TORONTO — Recent terrorist strikes in the United States and a fear of further attacks will fuel further adoption of network security, according to an IDC Canada analyst.
Discussing projections for the Canadian IT market at the Cisco Solutions Forum 2001 Tuesday, IDC senior analyst Dan McLean said last month’s attacks on New York and Washington, D.C. brought to light the general level of overall complacency with regards to security.
“The sale with security is that something has to go wrong before people take it seriously. It’s a horrible thing,” McLean said of the attacks, “but it has brought to light the importance of security. We think of security as a technology issue, but security is an issue more around behavior.”
While a fear of future attacks could prompt companies to better protect their networks, McLean said the impetus for beefing up security could also come through government legislation.
“What’s going to make security take off is when companies are mandated to due a certain level of due diligence around security,” he said.
Though he could not provide any hard numbers, McLean said as a service area, security is one of the higher IT growth areas in Canada.
IDC has predicted nine per cent growth for IT spending in Canada this year. That projection was made before the Sept. 11 terrorist attacks, but McLean said he doubted the fallout from the attacks or an uncertain economy will result in a growth rate more than one per cent lower than originally anticipated.
For large communications companies, McLean said the present is a particularly good time to buy.
“You’ve got a situation where over the past four years, a lot of companies have gone into the market and a lot of them have failed,” he said. “If you’re a large carrier, you can probably buy a good set of infrastructure for a bargain price.”

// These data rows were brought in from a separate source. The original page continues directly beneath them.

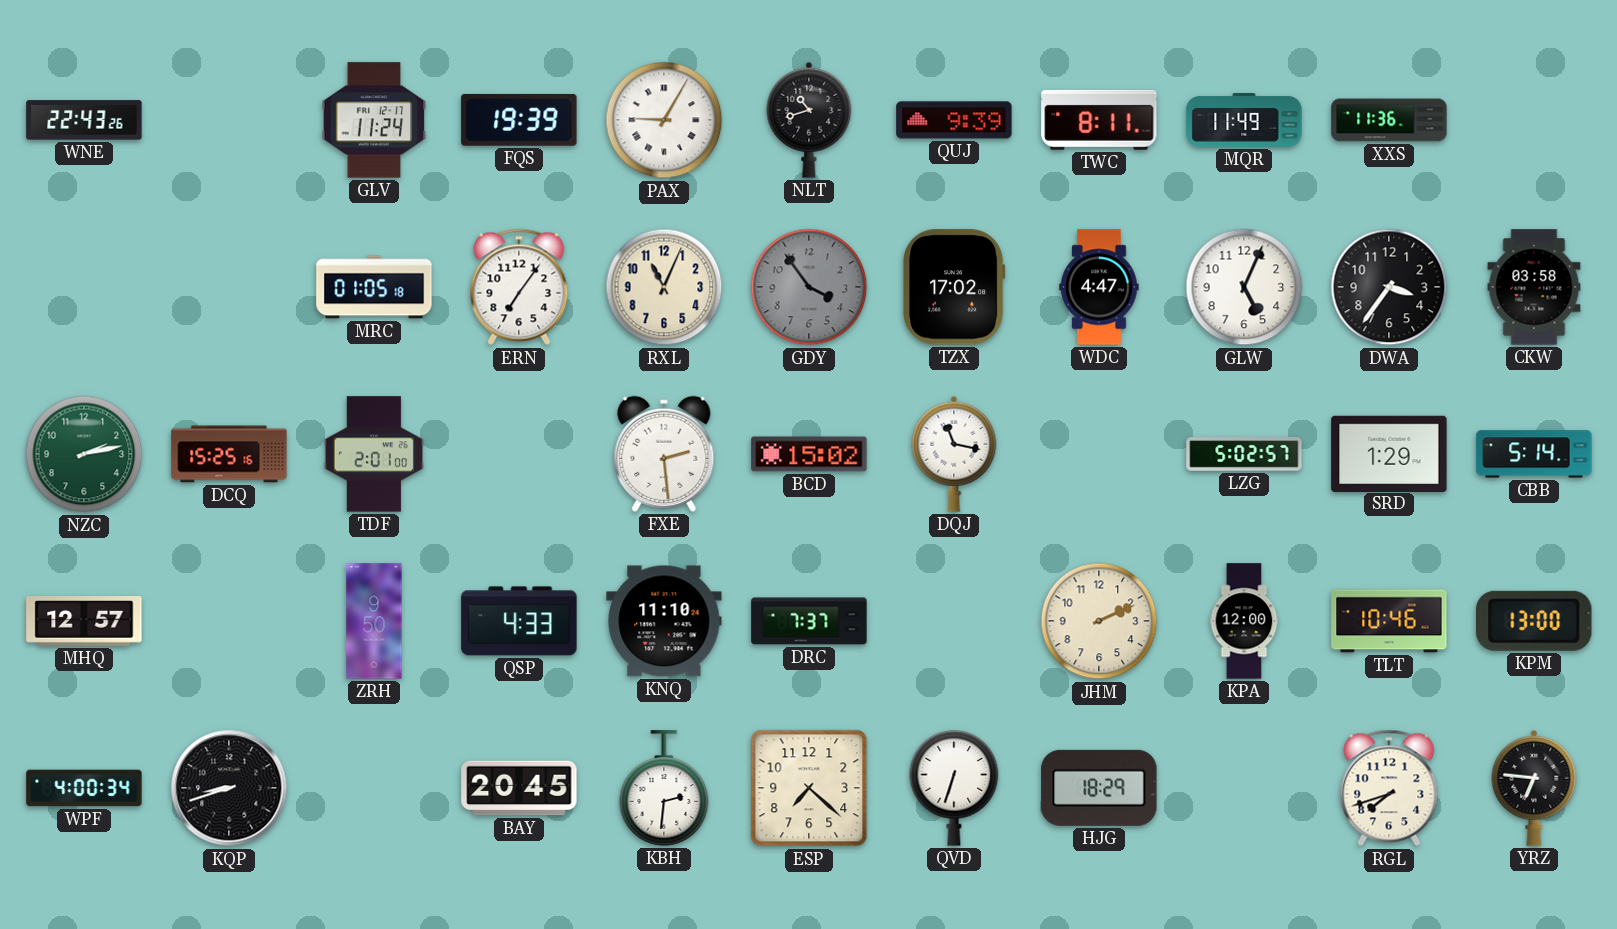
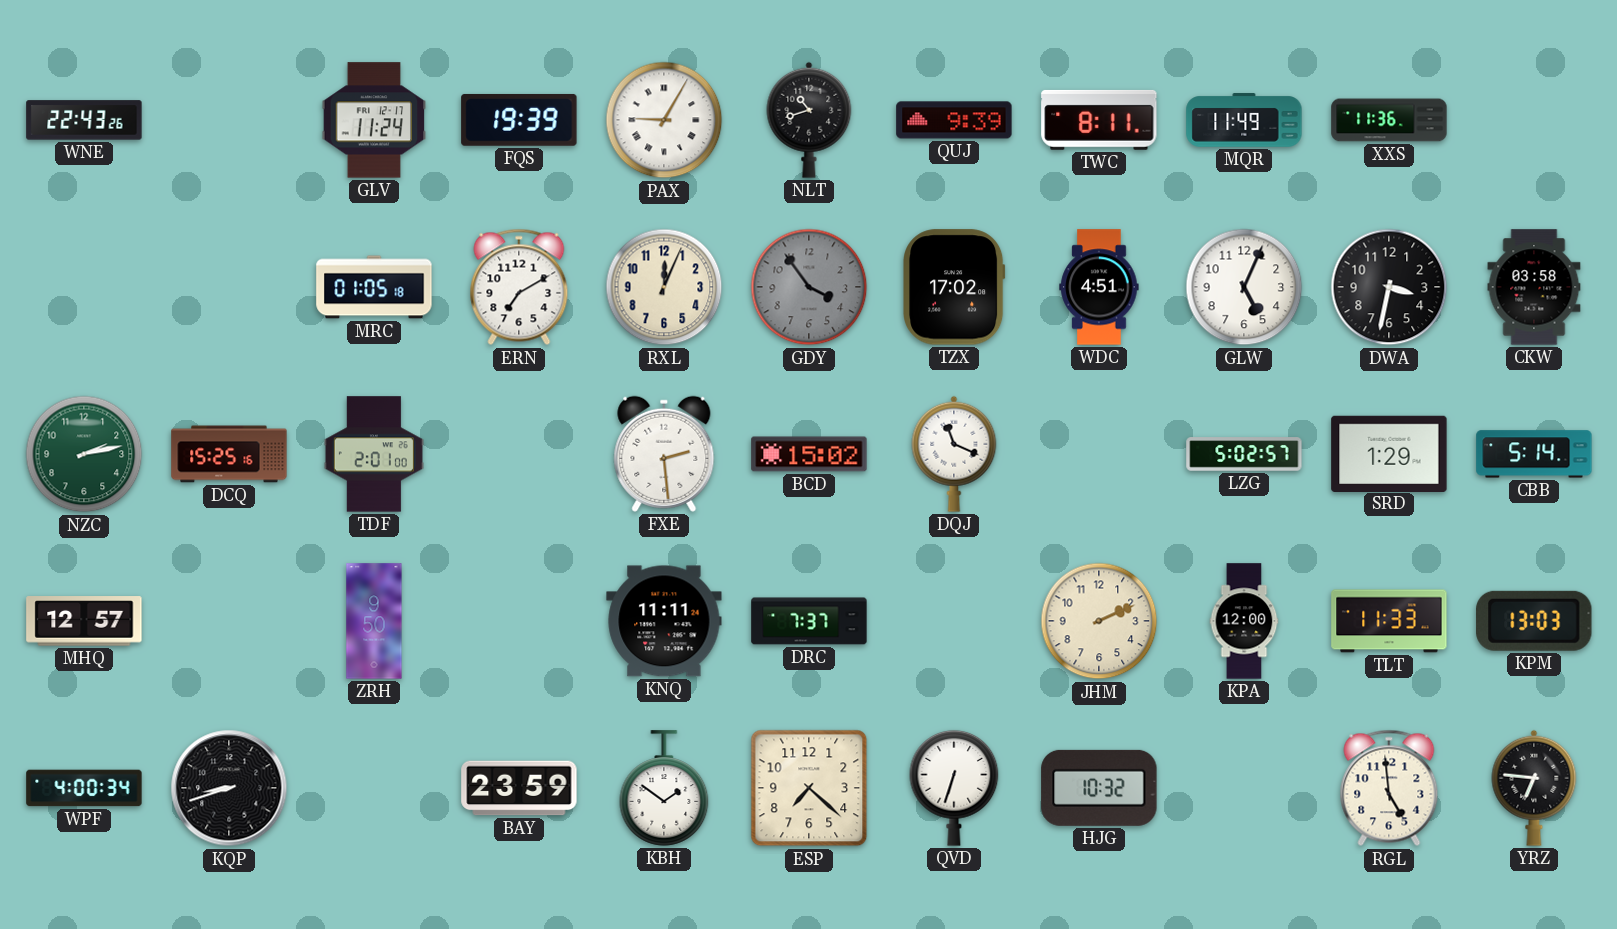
ERN: 7:06 -> 7:10
RXL: 11:04 -> 12:04
WDC: 4:47 -> 4:51
DWA: 3:36 -> 3:32
DQJ: 11:17 -> 11:19
QSP: 4:33 -> none
KNQ: 11:10 -> 11:11
TLT: 10:46 -> 11:33
KPM: 13:00 -> 13:03
BAY: 20:45 -> 23:59
KBH: 2:31 -> 1:51
HJG: 18:29 -> 10:32
RGL: 7:42 -> 4:59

McLean said there are a number of IT areas that are expected to grow significantly in the near future, including utility provision of IT communications, voice over IP (VoIP), e-learning and of course, security.
While there is a certain amount of risk inherent in having an outside party manage a company’s network – the service provider could go bankrupt, for example – McLean said companies that have adopted the utility overwhelming report satisfaction with it.
With respect to e-learning, McLean pointed to IDC research that predicts 60 per cent of companies will have e-learning solutions for employees by the end of the year.
“If there is a driver right now for video being implemented into the network, it is e-learning,” McLean said, adding that initial interest in videoconferencing after the attacks in the United States will probably die down as people regain confidence in air travel.